=== RECORDS SUPPLIED ===
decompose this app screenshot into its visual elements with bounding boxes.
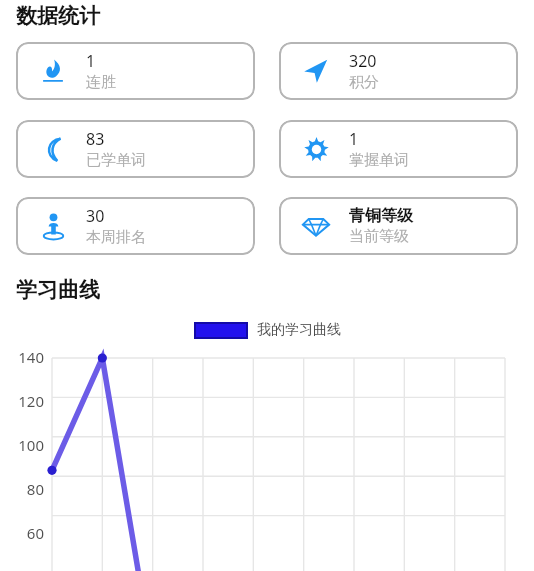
button[interactable]: 掌握单词 — [279, 120, 518, 178]
staticText: 30 — [86, 205, 105, 227]
button[interactable]: 已学单词 — [16, 120, 255, 178]
staticText: 120 — [0, 391, 44, 411]
staticText: 积分 — [349, 73, 379, 92]
staticText: 本周排名 — [86, 228, 146, 247]
staticText: 我的学习曲线 — [257, 321, 341, 339]
staticText: 60 — [0, 523, 44, 543]
staticText: 83 — [86, 128, 105, 150]
staticText: 学习曲线 — [16, 277, 100, 303]
staticText: 青铜等级 — [349, 206, 413, 226]
staticText: 320 — [349, 50, 377, 72]
staticText: 140 — [0, 347, 44, 367]
button[interactable]: 积分 — [279, 42, 518, 100]
staticText: 掌握单词 — [349, 151, 409, 170]
button[interactable]: 当前等级 — [279, 197, 518, 255]
staticText: 1 — [86, 50, 96, 72]
staticText: 80 — [0, 479, 44, 499]
staticText: 当前等级 — [349, 227, 409, 246]
staticText: 数据统计 — [16, 3, 100, 29]
staticText: 连胜 — [86, 73, 116, 92]
staticText: 1 — [349, 128, 359, 150]
button[interactable]: 本周排名 — [16, 197, 255, 255]
button[interactable]: 连胜 — [16, 42, 255, 100]
staticText: 已学单词 — [86, 151, 146, 170]
staticText: 100 — [0, 435, 44, 455]
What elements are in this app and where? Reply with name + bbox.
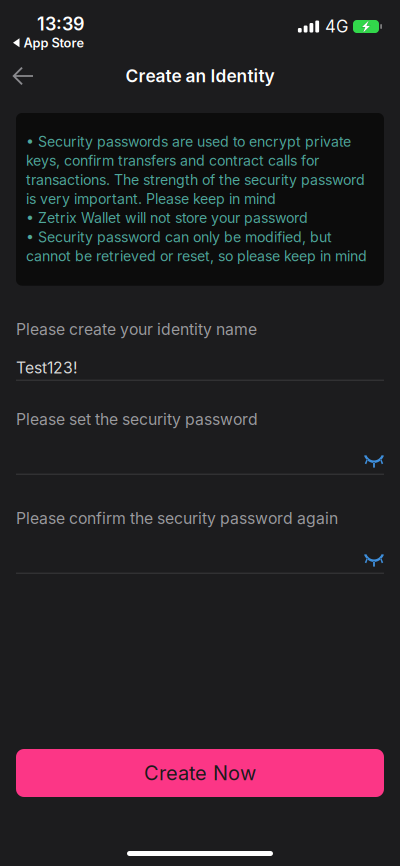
staticText: 4G <box>325 16 348 37</box>
staticText: 13:39 <box>37 13 85 35</box>
staticText: Please create your identity name <box>16 320 257 339</box>
button[interactable]: Show password <box>350 451 384 473</box>
staticText: Please set the security password <box>16 410 258 429</box>
staticText: App Store <box>24 35 84 50</box>
button[interactable]: App Store <box>0 28 84 49</box>
staticText: • Security passwords are used to encrypt… <box>26 133 367 265</box>
staticText: Create an Identity <box>126 66 274 86</box>
staticText: Test123! <box>16 358 78 377</box>
staticText: Create Now <box>144 761 256 785</box>
button[interactable]: Create Now <box>16 749 384 797</box>
button[interactable]: Show password <box>350 550 384 572</box>
button[interactable]: Back <box>0 56 46 96</box>
staticText: Please confirm the security password aga… <box>16 509 338 528</box>
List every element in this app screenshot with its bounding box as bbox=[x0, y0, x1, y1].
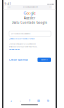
button[interactable]: aA bbox=[7, 5, 52, 9]
staticText: ¿Olvidaste tu correo electrónico? bbox=[9, 38, 35, 40]
staticText: e bbox=[34, 10, 36, 16]
staticText: Más información bbox=[9, 49, 20, 50]
staticText: o bbox=[26, 10, 28, 16]
staticText: ¿No es tu computadora? Usa el modo de bbox=[9, 43, 36, 45]
staticText: accounts.google.com bbox=[22, 6, 38, 8]
staticText: ↑ bbox=[28, 99, 30, 102]
staticText: ‹ bbox=[11, 98, 12, 103]
button[interactable]: Back bbox=[6, 98, 16, 103]
staticText: › bbox=[20, 98, 21, 103]
button[interactable]: Share bbox=[25, 98, 34, 103]
staticText: ▤ bbox=[37, 99, 40, 102]
staticText: ⧉ bbox=[47, 99, 49, 102]
button[interactable]: Bookmarks bbox=[34, 98, 43, 103]
staticText: g bbox=[30, 10, 32, 16]
button[interactable]: Crear cuenta bbox=[9, 58, 28, 62]
staticText: Acceder bbox=[24, 16, 35, 20]
staticText: l bbox=[32, 10, 34, 16]
staticText: o bbox=[28, 10, 30, 16]
staticText: Siguiente bbox=[41, 59, 48, 61]
button[interactable]: Más información bbox=[9, 49, 20, 50]
staticText: Crear cuenta bbox=[9, 58, 28, 62]
staticText: 9:41 bbox=[4, 2, 12, 6]
staticText: Usa tu Cuenta de Google bbox=[12, 21, 48, 24]
button[interactable]: Siguiente bbox=[38, 58, 51, 62]
staticText: Correo electrónico o teléfono bbox=[10, 33, 30, 35]
button[interactable]: ¿Olvidaste tu correo electrónico? bbox=[9, 38, 35, 40]
button[interactable]: Tabs bbox=[43, 98, 52, 103]
staticText: aA bbox=[8, 6, 10, 8]
staticText: G bbox=[24, 10, 26, 16]
staticText: Invitado para navegar de forma privada. bbox=[9, 46, 37, 48]
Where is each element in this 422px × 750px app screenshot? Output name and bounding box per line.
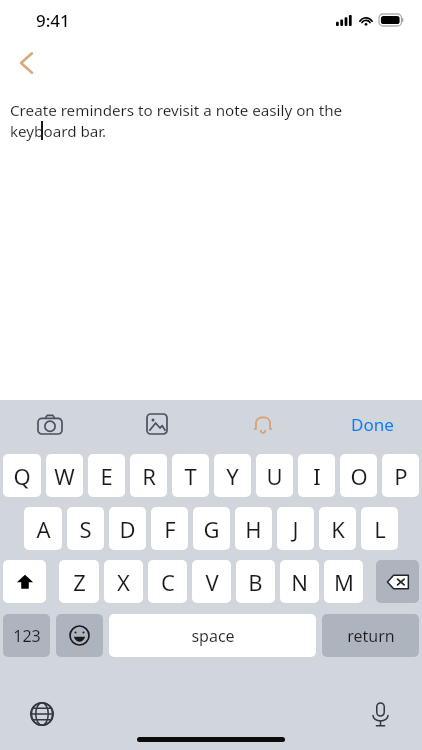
- button[interactable]: W: [46, 454, 83, 497]
- staticText: Done: [351, 413, 394, 436]
- button[interactable]: E: [88, 454, 125, 497]
- button[interactable]: Backspace: [376, 560, 419, 603]
- staticText: L: [374, 514, 386, 544]
- button[interactable]: L: [361, 507, 398, 550]
- button[interactable]: Q: [3, 454, 41, 497]
- button[interactable]: Back: [6, 44, 46, 82]
- staticText: T: [184, 461, 197, 491]
- staticText: J: [292, 514, 299, 544]
- button[interactable]: H: [235, 507, 272, 550]
- staticText: U: [266, 461, 283, 491]
- button[interactable]: Dictation: [362, 696, 398, 732]
- staticText: return: [347, 625, 395, 647]
- staticText: K: [331, 514, 345, 544]
- staticText: 123: [13, 625, 41, 647]
- button[interactable]: R: [130, 454, 167, 497]
- staticText: Q: [13, 461, 31, 491]
- button[interactable]: S: [67, 507, 104, 550]
- button[interactable]: M: [324, 560, 363, 603]
- button[interactable]: V: [192, 560, 231, 603]
- staticText: G: [203, 514, 220, 544]
- button[interactable]: space: [109, 614, 316, 657]
- button[interactable]: B: [236, 560, 275, 603]
- staticText: B: [248, 567, 263, 597]
- button[interactable]: T: [172, 454, 209, 497]
- button[interactable]: O: [340, 454, 377, 497]
- staticText: space: [191, 625, 235, 647]
- button[interactable]: Reminder: [243, 404, 283, 444]
- button[interactable]: return: [322, 614, 419, 657]
- button[interactable]: C: [148, 560, 187, 603]
- button[interactable]: J: [277, 507, 314, 550]
- button[interactable]: N: [280, 560, 319, 603]
- button[interactable]: Y: [214, 454, 251, 497]
- button[interactable]: Photos: [137, 404, 177, 444]
- staticText: V: [205, 567, 219, 597]
- staticText: W: [54, 461, 75, 491]
- staticText: N: [291, 567, 308, 597]
- button[interactable]: Done: [345, 407, 400, 442]
- staticText: Y: [226, 461, 239, 491]
- button[interactable]: D: [109, 507, 146, 550]
- staticText: M: [334, 567, 354, 597]
- button[interactable]: Shift: [3, 560, 46, 603]
- button[interactable]: U: [256, 454, 293, 497]
- staticText: I: [313, 461, 321, 491]
- button[interactable]: K: [319, 507, 356, 550]
- staticText: F: [164, 514, 176, 544]
- button[interactable]: F: [151, 507, 188, 550]
- button[interactable]: A: [24, 507, 62, 550]
- staticText: X: [117, 567, 130, 597]
- button[interactable]: I: [298, 454, 335, 497]
- staticText: Z: [73, 567, 86, 597]
- button[interactable]: 123: [3, 614, 50, 657]
- staticText: D: [119, 514, 136, 544]
- button[interactable]: G: [193, 507, 230, 550]
- staticText: O: [350, 461, 368, 491]
- staticText: Create reminders to revisit a note easil…: [10, 100, 412, 142]
- staticText: S: [79, 514, 92, 544]
- button[interactable]: Camera: [30, 404, 70, 444]
- staticText: A: [36, 514, 51, 544]
- staticText: P: [394, 461, 408, 491]
- button[interactable]: Z: [59, 560, 99, 603]
- button[interactable]: P: [382, 454, 419, 497]
- staticText: E: [100, 461, 113, 491]
- staticText: R: [142, 461, 156, 491]
- button[interactable]: X: [104, 560, 143, 603]
- button[interactable]: Change keyboard: [24, 696, 60, 732]
- staticText: C: [161, 567, 175, 597]
- staticText: H: [245, 514, 262, 544]
- button[interactable]: Emoji: [56, 614, 103, 657]
- staticText: 9:41: [36, 9, 70, 32]
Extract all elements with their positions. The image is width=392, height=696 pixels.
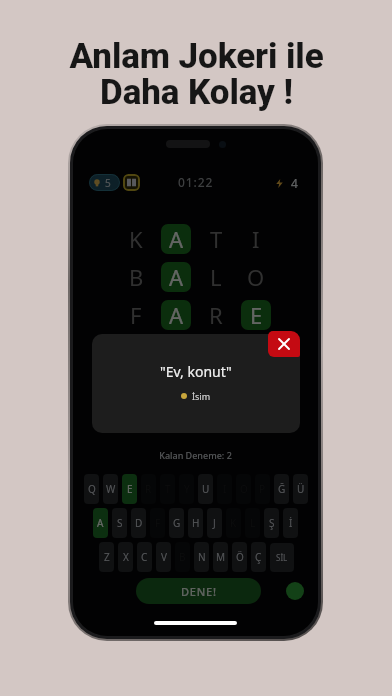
staticText: Kalan Deneme: 2 — [73, 449, 318, 461]
staticText: M — [216, 550, 226, 564]
staticText: X — [123, 550, 129, 564]
button[interactable]: Sozluk — [123, 174, 140, 191]
staticText: K — [129, 224, 143, 254]
button[interactable]: C — [137, 542, 152, 572]
button[interactable]: E — [122, 474, 137, 504]
staticText: Z — [104, 550, 110, 564]
staticText: Q — [88, 482, 96, 496]
staticText: A — [169, 262, 184, 292]
button[interactable]: S — [112, 508, 127, 538]
staticText: İsim — [192, 390, 211, 402]
button[interactable]: Q — [84, 474, 99, 504]
button[interactable]: V — [156, 542, 171, 572]
button[interactable]: X — [118, 542, 133, 572]
button[interactable]: M — [213, 542, 228, 572]
button[interactable]: Ü — [293, 474, 308, 504]
button[interactable]: 5 — [89, 174, 120, 191]
button[interactable]: SİL — [270, 543, 294, 572]
staticText: E — [127, 482, 133, 496]
button[interactable]: H — [188, 508, 203, 538]
staticText: Ğ — [278, 482, 286, 496]
staticText: Anlam Jokeri ile Daha Kolay ! — [69, 36, 324, 112]
staticText: A — [169, 224, 184, 254]
staticText: S — [117, 516, 123, 530]
staticText: R — [209, 300, 223, 330]
staticText: C — [141, 550, 148, 564]
staticText: T — [210, 224, 223, 254]
button[interactable]: Ç — [251, 542, 266, 572]
staticText: J — [213, 516, 216, 530]
staticText: Ş — [269, 516, 275, 530]
staticText: N — [198, 550, 206, 564]
button[interactable]: D — [131, 508, 146, 538]
button[interactable]: N — [194, 542, 209, 572]
staticText: B — [129, 262, 144, 292]
staticText: DENE! — [181, 584, 217, 599]
button[interactable]: Z — [99, 542, 114, 572]
staticText: SİL — [276, 552, 288, 563]
staticText: 5 — [105, 176, 111, 190]
staticText: D — [135, 516, 143, 530]
staticText: I — [252, 224, 260, 254]
button[interactable]: G — [169, 508, 184, 538]
staticText: A — [169, 300, 184, 330]
staticText: Ö — [236, 550, 244, 564]
staticText: "Ev, konut" — [160, 362, 232, 381]
staticText: Ç — [255, 550, 262, 564]
button[interactable]: Kapat — [268, 331, 300, 357]
staticText: L — [210, 262, 222, 292]
button[interactable]: J — [207, 508, 222, 538]
button[interactable]: Ş — [264, 508, 279, 538]
button[interactable]: Ö — [232, 542, 247, 572]
staticText: 01:22 — [178, 174, 214, 191]
staticText: A — [97, 516, 104, 530]
button[interactable]: U — [198, 474, 213, 504]
button[interactable]: Ğ — [274, 474, 289, 504]
staticText: 4 — [291, 175, 298, 191]
button[interactable]: DENE! — [136, 578, 261, 604]
staticText: V — [161, 550, 167, 564]
staticText: U — [202, 482, 210, 496]
button[interactable]: A — [93, 508, 108, 538]
staticText: W — [106, 482, 116, 496]
button[interactable]: W — [103, 474, 118, 504]
button[interactable]: Yardim — [286, 582, 304, 600]
staticText: F — [130, 300, 142, 330]
staticText: O — [247, 262, 265, 292]
staticText: G — [173, 516, 181, 530]
staticText: E — [250, 300, 263, 330]
button[interactable]: İ — [283, 508, 298, 538]
staticText: İ — [289, 516, 293, 530]
staticText: Ü — [297, 482, 305, 496]
staticText: H — [192, 516, 200, 530]
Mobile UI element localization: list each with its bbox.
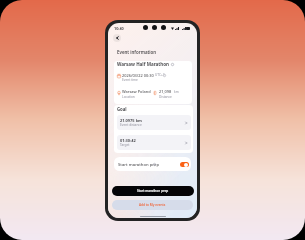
staticText: 21.0975 km — [120, 118, 142, 123]
staticText: km — [174, 90, 179, 94]
staticText: 21,098 — [159, 89, 172, 94]
staticText: Goal — [117, 106, 127, 112]
staticText: Warsaw Half Marathon — [117, 61, 170, 67]
staticText: Distance — [159, 95, 172, 99]
button[interactable]: 21.0975 km — [117, 115, 191, 130]
button[interactable]: Add to My events — [112, 200, 193, 210]
staticText: 01:30:42 — [120, 138, 136, 143]
staticText: Start marathon prep — [137, 189, 169, 193]
staticText: Event distance — [120, 123, 142, 127]
staticText: 2026/03/22 00:30 — [122, 73, 154, 78]
staticText: Location — [122, 95, 135, 99]
staticText: UTC+1 — [155, 73, 165, 77]
staticText: Event time — [122, 78, 138, 82]
staticText: Warsaw Poland — [122, 89, 151, 94]
button[interactable]: 01:30:42 — [117, 135, 191, 150]
staticText: Event information — [117, 49, 157, 55]
button[interactable]: Start marathon prep — [112, 186, 194, 196]
staticText: Add to My events — [139, 203, 166, 207]
staticText: Start marathon prep — [118, 162, 159, 168]
button[interactable]: Back — [113, 34, 121, 42]
staticText: Target — [120, 143, 130, 147]
staticText: 10:40 — [114, 26, 124, 31]
button[interactable]: Start marathon prep — [114, 157, 191, 171]
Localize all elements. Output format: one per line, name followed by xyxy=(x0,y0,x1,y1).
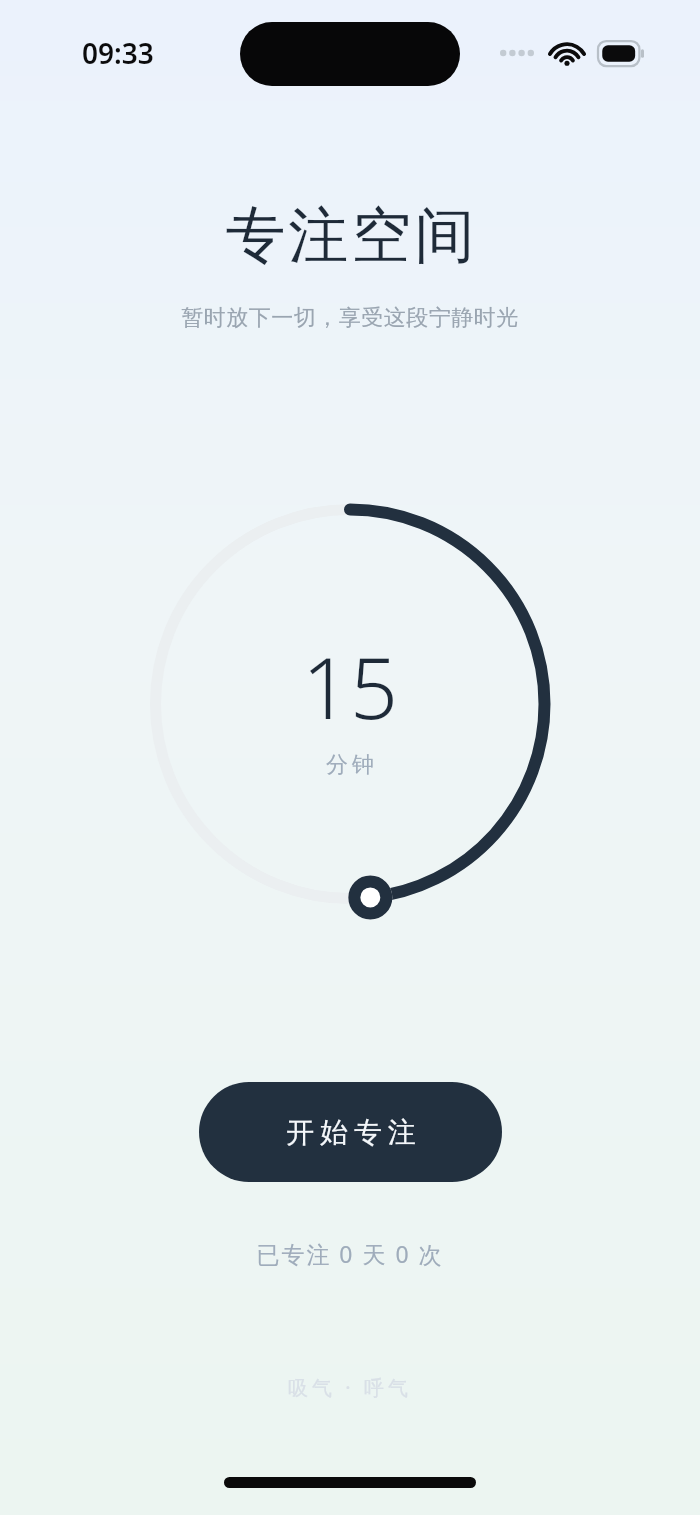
staticText: 分钟 xyxy=(324,751,376,779)
button[interactable]: 开始专注 xyxy=(199,1082,502,1182)
staticText: 专注空间 xyxy=(224,198,476,274)
staticText: 15 xyxy=(302,629,398,743)
button[interactable]: 专注时长选择，15 分钟 xyxy=(130,484,570,924)
staticText: 已专注 0 天 0 次 xyxy=(256,1238,444,1269)
staticText: 吸气 · 呼气 xyxy=(288,1374,412,1401)
staticText: 开始专注 xyxy=(283,1115,419,1150)
staticText: 暂时放下一切，享受这段宁静时光 xyxy=(181,304,519,332)
staticText: 09:33 xyxy=(82,34,154,72)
===
### AIM OF THE TASK
For this listing, copy out every line that includes the word "Please".

### WRITTEN REPLY
staticText: Please create your identity name <box>16 320 257 339</box>
staticText: Please set the security password <box>16 410 258 429</box>
staticText: Please confirm the security password aga… <box>16 509 338 528</box>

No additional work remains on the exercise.